In this paper, when the lifetime distribution obeys the Lindley distribution, the progressive type-II censored competing risks data with binomial removals is adopted as the research object. Considering two competing risks, the maximum likelihood estimates of distribution parameters (${\theta }_1$, ${\theta }_2$ and p) are obtained and the Bayes estimates of these parameters are obtained by using the loss functions of squared error loss function, LINEX loss function and general entropy loss function. In order to evaluate these estimates, Newton–Raphson algorithm and the Lindley approximation method are used to study the performance of the estimators. Among the Bayesian estimators of ${\theta }_1$ and ${\theta }_2$, the information prior-based estimators perform better than the non-information prior-based estimators. Given prior information, the estimators under LINEX loss function and the squared error loss function perform better.
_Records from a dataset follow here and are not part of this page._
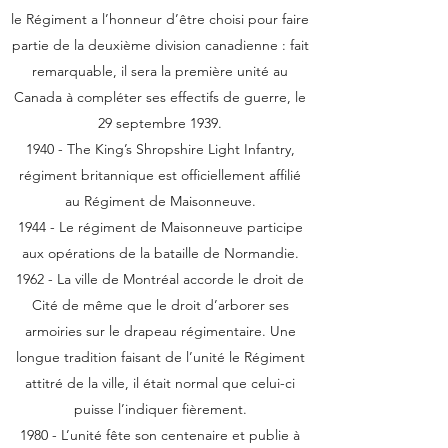
le Régiment a l’honneur d’être choisi pour faire
partie de la deuxième division canadienne : fait
remarquable, il sera la première unité au
Canada à compléter ses effectifs de guerre, le
29 septembre 1939.
1940 - The King’s Shropshire Light Infantry,
régiment britannique est officiellement affilié
au Régiment de Maisonneuve.
1944 - Le régiment de Maisonneuve participe
aux opérations de la bataille de Normandie.
1962 - La ville de Montréal accorde le droit de
Cité de même que le droit d’arborer ses
armoiries sur le drapeau régimentaire. Une
longue tradition faisant de l’unité le Régiment
attitré de la ville, il était normal que celui-ci
puisse l’indiquer fièrement.
1980 - L’unité fête son centenaire et publie à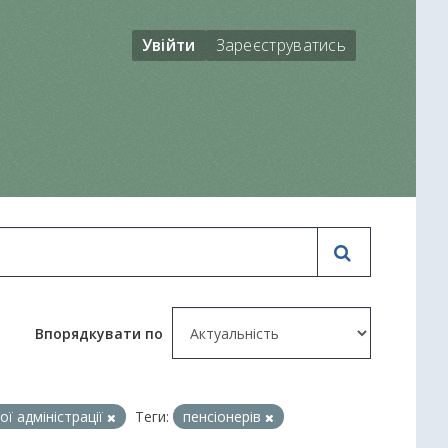
Увійти
Зареєструватись
Впорядкувати по
ї адміністрації
Теги:
пенсіонерів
In the Bayes estimates of p, given the appropriate prior information, the estimators’ performance under LINEX loss function is better. Compare the bayesian estimation with the maximum likelihood estimation. For ${\theta }_1$ and ${\theta }_2$, with prior information, the bayesian estimator under LINEX loss function and the squared error loss function are superior to the maximum likelihood estimation. For p, with appropriate prior information, the Bayesian estimator under the LINEX loss function is superior to the maximum likelihood estimation.